No differences in the numbers of HSCs (Lin⁻Sca1⁺cKit⁺CD150⁺CD48⁻, SLAM cells), Lin⁻Sca1⁺cKit⁺ (LSK) progenitor cells, common myeloid progenitor (CMP) cells (Lin⁻Sca1⁻cKit⁺CD34⁺CD16/32⁻), granulocyte-macrophage progenitor (GMP) cells (Lin⁻Sca1⁻cKit⁺CD34⁺CD16/32⁺), megakaryocyte-erythroid progenitor (MEP) cells (Lin⁻Sca1⁻cKit⁺CD34⁻CD16/32⁻) and common lymphoid progenitor (CMP) cells (Lin⁻Sca1^lowcKit^lowCD127⁺) were observed in the Sirt1^Δ/Δ mice compared with control mice (Fig. 3 and Fig. S3).

To assess the role of HSC maturation following Sirt1 deletion in the BM niche under stress condition, wild-type BM cells were transplanted into Sirt1^Δ/Δ mice, which had been lethally irradiated to remove endogenous blood cells (Fig. 4 and Fig. S4). Compared with control mice, Sirt1^Δ/Δ mice exhibited no detectable effects on peripheral blood (PB) donor chimerism (Fig. 4A), bone marrow (BM) donor chimerism and the numbers of mature hematopoietic cell types up to 16 weeks post-transplantation (Fig. 4B). In addition, Sirt1^Δ/Δ mice demonstrated no differences in the numbers of WBCs, Lys, NEUs, MOs and the levels of hemoglobin (HGB) four weeks post-transplantation compared with control mice (Fig. S5).

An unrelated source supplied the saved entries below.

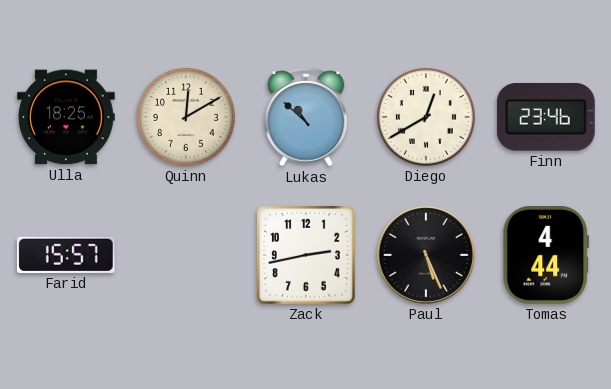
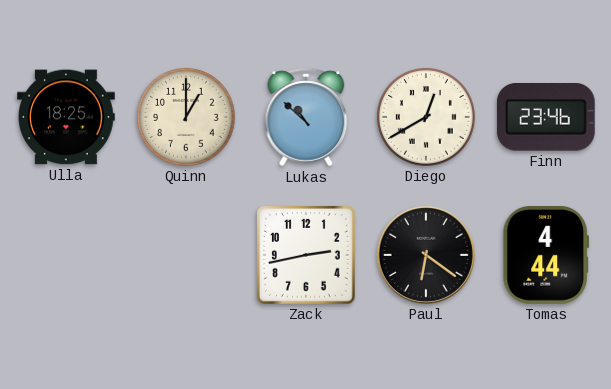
Quinn: 12:10 -> 1:00
Farid: 15:57 -> none
Paul: 5:26 -> 6:21
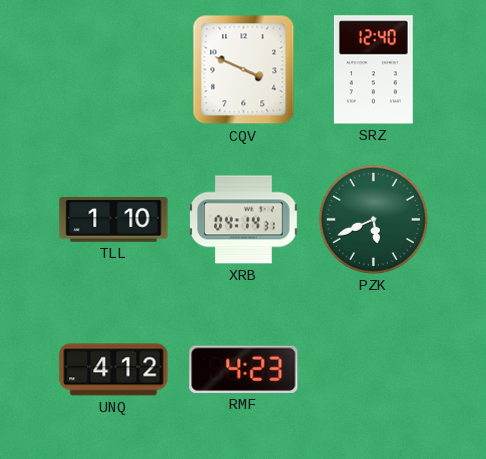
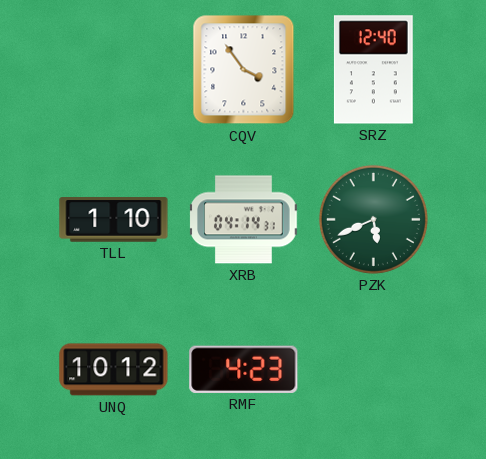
CQV: 3:49 -> 3:54
UNQ: 4:12 -> 10:12
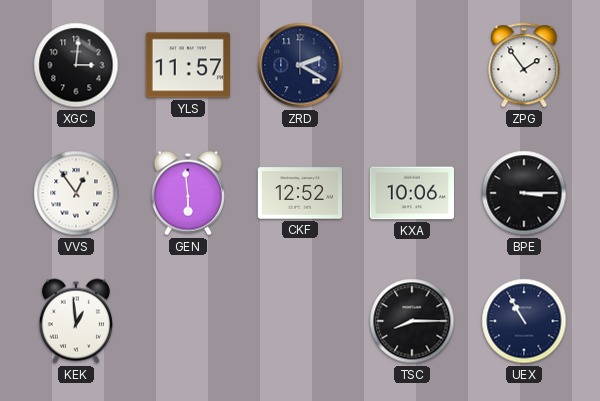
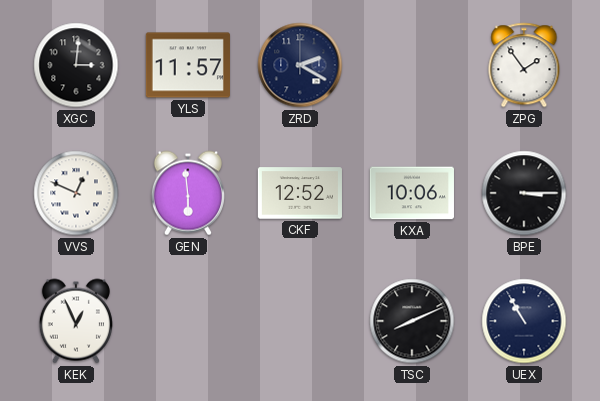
VVS: 12:54 -> 12:49
KEK: 12:59 -> 12:56
TSC: 8:15 -> 8:11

Next the Sirt1^Δ/Δ mice were repeatedly treated with 5-FU weekly to assess their sensitivity to stress under non-transplantation stress. Exposure of Sirt1^Δ/Δ mice to serial proliferative stress induced by 5-FU (22) exerted in no significant differences in animal mortality compared with control mice, according to the Kaplan-Meier curve (Fig. 5).